**Problem to solve**
Write out all the data verbatim. Skip images.

*** Records provided ***

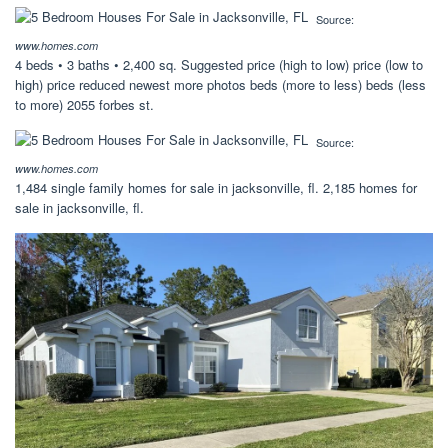
Source:
www.homes.com
4 beds • 3 baths • 2,400 sq. Suggested price (high to low) price (low to
high) price reduced newest more photos beds (more to less) beds (less
to more) 2055 forbes st.
Source:
www.homes.com
1,484 single family homes for sale in jacksonville, fl. 2,185 homes for
sale in jacksonville, fl.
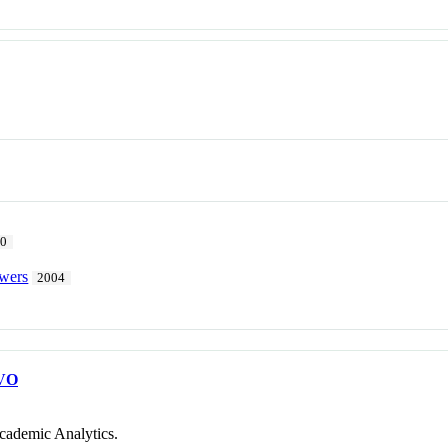
10
owers
2004
VO
cademic Analytics.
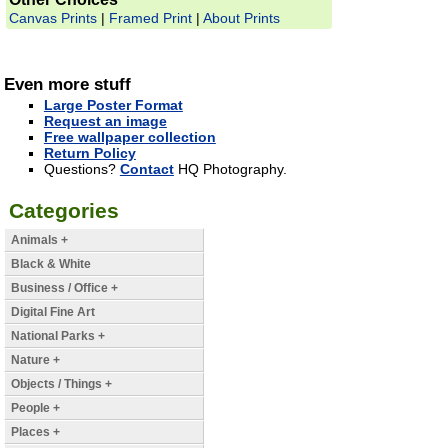
Canvas Prints
|
Framed Print
|
About Prints
Even more stuff
Large Poster Format
Request an image
Free wallpaper collection
Return Policy
Questions?
Contact
HQ Photography.
Categories
Animals +
Black & White
Business / Office +
Digital Fine Art
National Parks +
Nature +
Objects / Things +
People +
Places +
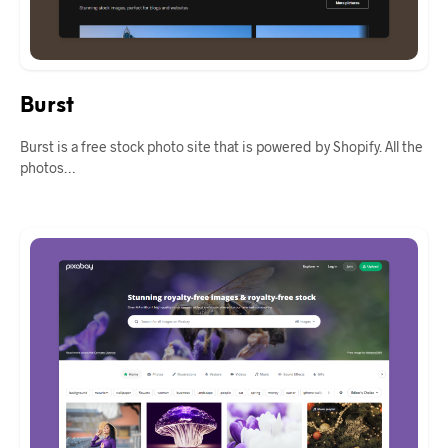
Burst
Burst is a free stock photo site that is powered by Shopify. All the
photos…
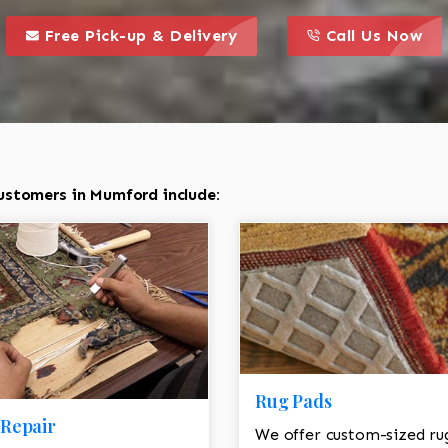
call to action styl
this is a call to action icon
this is a call to act
Free Pick-up & Delivery
Call Us Now
ustomers in Mumford include:
Rug Pads
Repair
We offer custom-sized ru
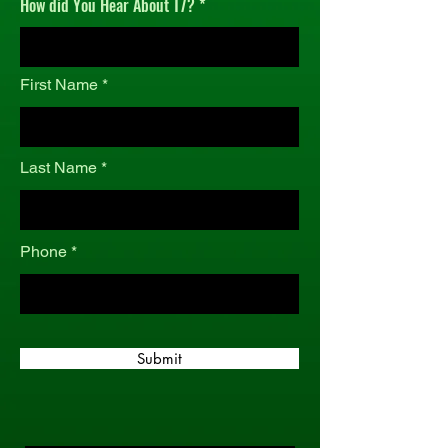
How did You Hear About T7?
r
e
d
First Name
Last Name
Phone
Submit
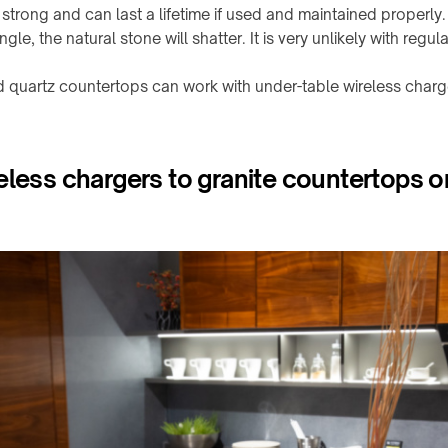
strong and can last a lifetime if used and maintained properly. H
le, the natural stone will shatter. It is very unlikely with regula
d quartz countertops can work with under-table wireless charg
eless chargers to granite countertops o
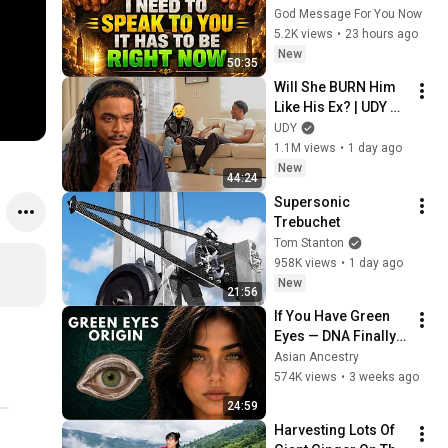
TIME YOU EVER..." | 
God Message For You Now
God Message 
5.2K views
•
23 hours ago
Today | Gods 
New
50:35
Message Now
Will She BURN Him 
Like His Ex? | UDY 
Loyalty Test
UDY
1.1M views
•
1 day ago
New
44:24
Supersonic 
Trebuchet
Tom Stanton
958K views
•
1 day ago
New
21:56
If You Have Green 
Eyes — DNA Finally 
Revealed Where 
Asian Ancestry
They Really Come 
574K views
•
3 weeks ago
From
24:59
Harvesting Lots Of 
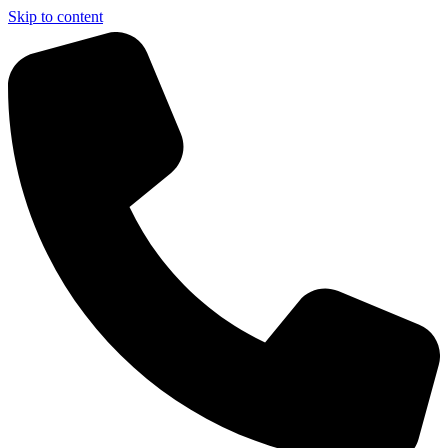
Skip to content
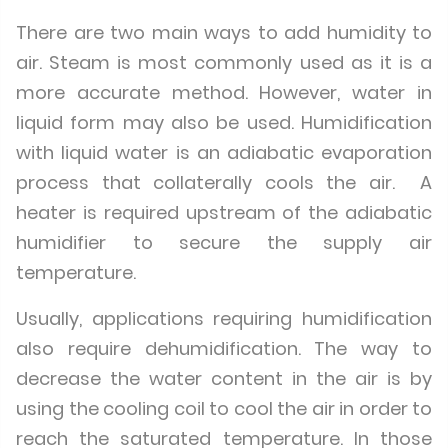
There are two main ways to add humidity to
air. Steam is most commonly used as it is a
more accurate method. However, water in
liquid form may also be used. Humidification
with liquid water is an adiabatic evaporation
process that collaterally cools the air. A
heater is required upstream of the adiabatic
humidifier to secure the supply air
temperature.
Usually, applications requiring humidification
also require dehumidification. The way to
decrease the water content in the air is by
using the cooling coil to cool the air in order to
reach the saturated temperature. In those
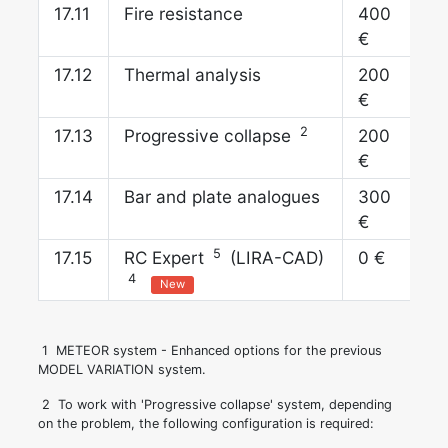
17.
Fire resistance
400
€
17.
Thermal analysis
200
€
2
17.
Progressive collapse
200
€
17.
Bar and plate analogues
300
€
5
17.
RC Expert
(LIRA-CAD)
0 €
4
New
1
METEOR system - Enhanced options for the previous
MODEL VARIATION system.
2
To work with 'Progressive collapse' system, depending
on the problem, the following configuration is required:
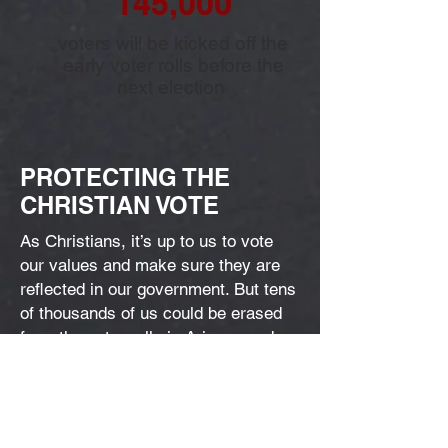
145,000
voters will be kicked off the
early voter rolls before the
next election
PROTECTING THE
CHRISTIAN VOTE
As Christians, it’s up to us to vote
our values and make sure they are
reflected in our government. But tens
of thousands of us could be erased
from the voter rolls in Arizona and
lose our freedom to steer the
direction of our government.
We’ve got to protect the integrity of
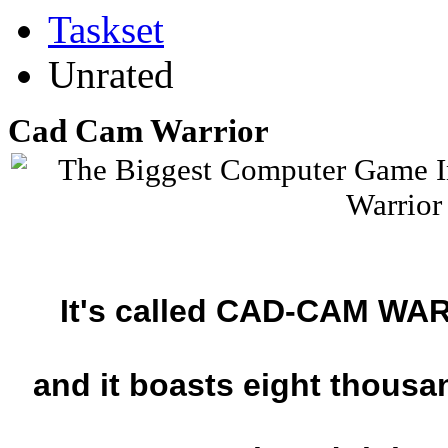
Taskset
Unrated
Cad Cam Warrior
It's called CAD-CAM WAR
and it boasts eight thousan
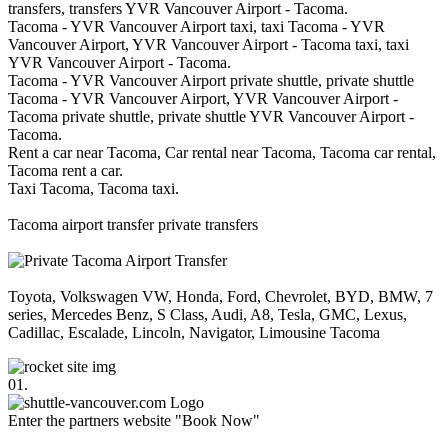
transfers, transfers YVR Vancouver Airport - Tacoma.
Tacoma - YVR Vancouver Airport taxi, taxi Tacoma - YVR
Vancouver Airport, YVR Vancouver Airport - Tacoma taxi, taxi
YVR Vancouver Airport - Tacoma.
Tacoma - YVR Vancouver Airport private shuttle, private shuttle
Tacoma - YVR Vancouver Airport, YVR Vancouver Airport -
Tacoma private shuttle, private shuttle YVR Vancouver Airport -
Tacoma.
Rent a car near Tacoma, Car rental near Tacoma, Tacoma car rental,
Tacoma rent a car.
Taxi Tacoma, Tacoma taxi.
Tacoma airport transfer private transfers
Toyota, Volkswagen VW, Honda, Ford, Chevrolet, BYD, BMW, 7
series, Mercedes Benz, S Class, Audi, A8, Tesla, GMC, Lexus,
Cadillac, Escalade, Lincoln, Navigator, Limousine Tacoma
01.
Enter the partners website "Book Now"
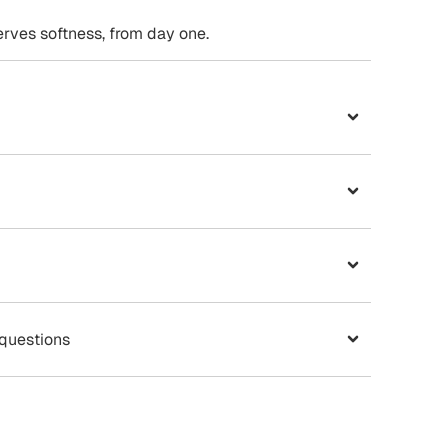
ves softness, from day one.
 questions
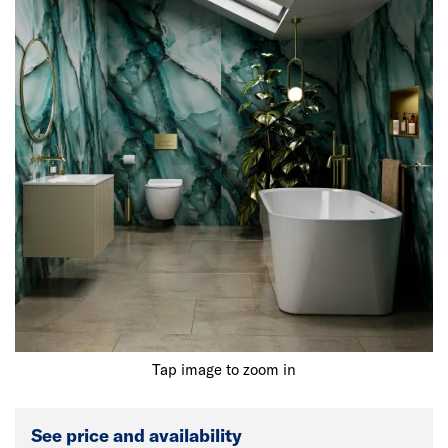
Tap image to zoom in
See price and availability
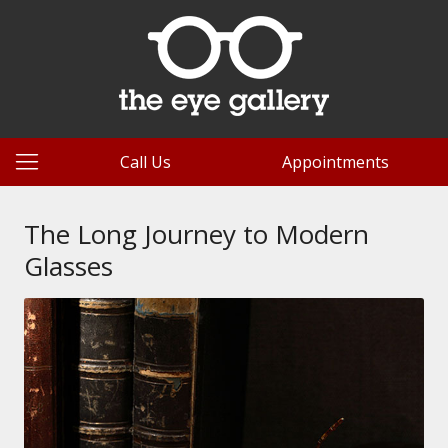
Call Us
Appointments
The Long Journey to Modern
Glasses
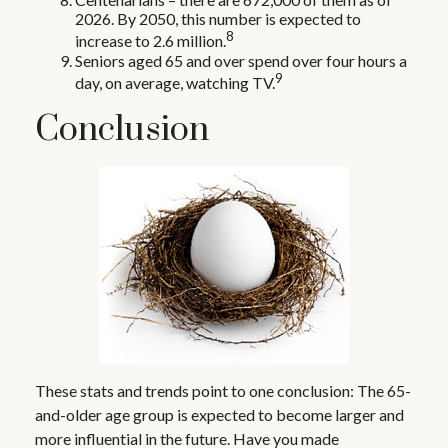
2026. By 2050, this number is expected to
8
increase to 2.6 million.
Seniors aged 65 and over spend over four hours a
9
day, on average, watching TV.
Conclusion
These stats and trends point to one conclusion: The 65-
and-older age group is expected to become larger and
more influential in the future. Have you made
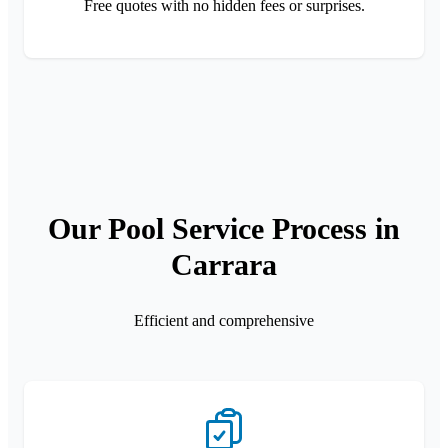
Free quotes with no hidden fees or surprises.
Our Pool Service Process in
Carrara
Efficient and comprehensive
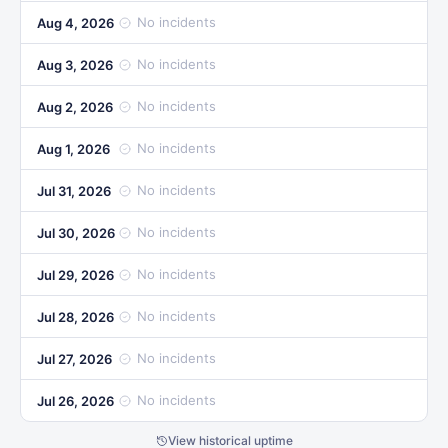
No incidents
Aug 4, 2026
No incidents
Aug 3, 2026
No incidents
Aug 2, 2026
No incidents
Aug 1, 2026
No incidents
Jul 31, 2026
No incidents
Jul 30, 2026
No incidents
Jul 29, 2026
No incidents
Jul 28, 2026
No incidents
Jul 27, 2026
No incidents
Jul 26, 2026
View historical uptime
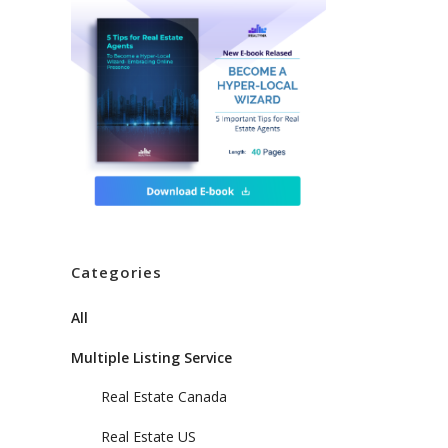
Categories
All
Multiple Listing Service
,
Real Estate Canada
Real Estate US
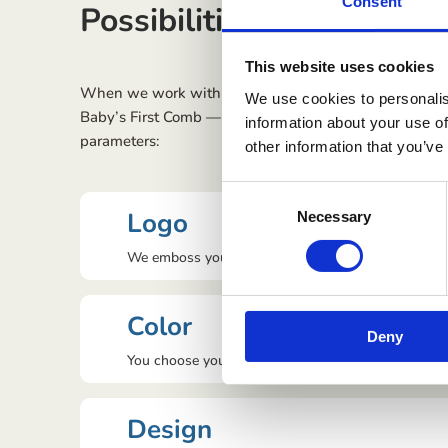
Consent
Possibilities with Privat
This website uses cookies
When we work with private labels for a brand, it is po
We use cookies to personalis
Baby’s First Comb — For Hair, Flakes & Crusts
accordi
information about your use of
parameters:
other information that you’ve
Consent
Logo
Necessary
Selection
We emboss your logo on the comb.
Color
Deny
You choose your colour.
Design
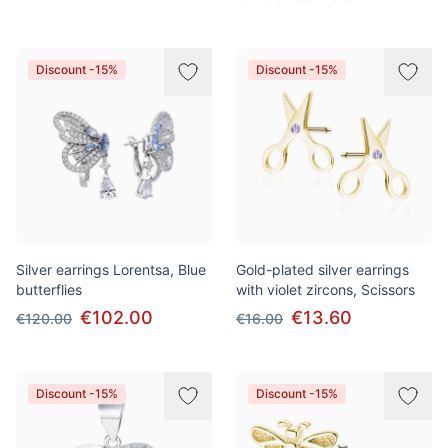
Discount -15%
Discount -15%
Silver earrings Lorentsa, Blue
Gold-plated silver earrings
butterflies
with violet zircons, Scissors
€102.00
€13.60
€120.00
€16.00
Discount -15%
Discount -15%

***

**Result**
Source:
www.homes.com
4 beds • 3 baths • 2,400 sq. Suggested price (high to low) price (low to
high) price reduced newest more photos beds (more to less) beds (less
to more) 2055 forbes st.
Source:
www.homes.com
1,484 single family homes for sale in jacksonville, fl. 2,185 homes for
sale in jacksonville, fl.
10
owers
2004
VO
cademic Analytics.
Canvas Prints
|
Framed Print
|
About Prints
Even more stuff
Large Poster Format
Request an image
Free wallpaper collection
Return Policy
Questions?
Contact
HQ Photography.
Categories
Animals +
Black & White
Business / Office +
Digital Fine Art
National Parks +
Nature +
Objects / Things +
People +
Places +
Burst
Burst is a free stock photo site that is powered by Shopify. All the
photos…
call to action styl
this is a call to action icon
this is a call to act
Free Pick-up & Delivery
Call Us Now
ustomers in Mumford include:
Rug Pads
Repair
We offer custom-sized ru
How did You Hear About T7?
r
e
d
First Name
Last Name
Phone
Submit
strong and can last a lifetime if used and maintained properly. H
le, the natural stone will shatter. It is very unlikely with regula
d quartz countertops can work with under-table wireless charg
eless chargers to granite countertops o
TIME YOU EVER..." | 
God Message For You Now
God Message 
5.2K views
•
23 hours ago
Today | Gods 
New
50:35
Message Now
Will She BURN Him 
Like His Ex? | UDY 
Loyalty Test
UDY
1.1M views
•
1 day ago
New
44:24
Supersonic 
Trebuchet
Tom Stanton
958K views
•
1 day ago
New
21:56
If You Have Green 
Eyes — DNA Finally 
Revealed Where 
Asian Ancestry
They Really Come 
574K views
•
3 weeks ago
From
24:59
Harvesting Lots Of 
Skip to content
There are two main ways to add humidity to
air. Steam is most commonly used as it is a
more accurate method. However, water in
liquid form may also be used. Humidification
with liquid water is an adiabatic evaporation
process that collaterally cools the air. A
heater is required upstream of the adiabatic
humidifier to secure the supply air
temperature.
Usually, applications requiring humidification
also require dehumidification. The way to
decrease the water content in the air is by
using the cooling coil to cool the air in order to
reach the saturated temperature. In those
17.
Fire resistance
400
€
17.
Thermal analysis
200
€
2
17.
Progressive collapse
200
€
17.
Bar and plate analogues
300
€
5
17.
RC Expert
(LIRA-CAD)
0 €
4
New
1
METEOR system - Enhanced options for the previous
MODEL VARIATION system.
2
To work with 'Progressive collapse' system, depending
on the problem, the following configuration is required:
145,000
voters will be kicked off the
early voter rolls before the
next election
PROTECTING THE
CHRISTIAN VOTE
As Christians, it’s up to us to vote
our values and make sure they are
reflected in our government. But tens
of thousands of us could be erased
from the voter rolls in Arizona and
lose our freedom to steer the
direction of our government.
We’ve got to protect the integrity of
Taskset
Unrated
Cad Cam Warrior
It's called CAD-CAM WAR
and it boasts eight thousan
transfers, transfers YVR Vancouver Airport - Tacoma.
Tacoma - YVR Vancouver Airport taxi, taxi Tacoma - YVR
Vancouver Airport, YVR Vancouver Airport - Tacoma taxi, taxi
YVR Vancouver Airport - Tacoma.
Tacoma - YVR Vancouver Airport private shuttle, private shuttle
Tacoma - YVR Vancouver Airport, YVR Vancouver Airport -
Tacoma private shuttle, private shuttle YVR Vancouver Airport -
Tacoma.
Rent a car near Tacoma, Car rental near Tacoma, Tacoma car rental,
Tacoma rent a car.
Taxi Tacoma, Tacoma taxi.
Tacoma airport transfer private transfers
Toyota, Volkswagen VW, Honda, Ford, Chevrolet, BYD, BMW, 7
series, Mercedes Benz, S Class, Audi, A8, Tesla, GMC, Lexus,
Cadillac, Escalade, Lincoln, Navigator, Limousine Tacoma
01.
Enter the partners website "Book Now"
ves softness, from day one.
 questions
Tap image to zoom in
See price and availability
Call Us
Appointments
The Long Journey to Modern
Glasses
2026. By 2050, this number is expected to
8
increase to 2.6 million.
Seniors aged 65 and over spend over four hours a
9
day, on average, watching TV.
Conclusion
These stats and trends point to one conclusion: The 65-
and-older age group is expected to become larger and
more influential in the future. Have you made
Free quotes with no hidden fees or surprises.
Our Pool Service Process in
Carrara
Efficient and comprehensive
No incidents
Aug 4, 2026
No incidents
Aug 3, 2026
No incidents
Aug 2, 2026
No incidents
Aug 1, 2026
No incidents
Jul 31, 2026
No incidents
Jul 30, 2026
No incidents
Jul 29, 2026
No incidents
Jul 28, 2026
No incidents
Jul 27, 2026
No incidents
Jul 26, 2026
View historical uptime
Categories
All
Multiple Listing Service
,
Real Estate Canada
Real Estate US
Consent
Possibilities with Privat
This website uses cookies
When we work with private labels for a brand, it is po
We use cookies to personalis
Baby’s First Comb — For Hair, Flakes & Crusts
accordi
information about your use of
parameters:
other information that you’ve
Consent
Logo
Necessary
Selection
We emboss your logo on the comb.
Color
Deny
You choose your colour.
Design
Discount -15%
Discount -15%
Silver earrings Lorentsa, Blue
Gold-plated silver earrings
butterflies
with violet zircons, Scissors
€102.00
€13.60
€120.00
€16.00
Discount -15%
Discount -15%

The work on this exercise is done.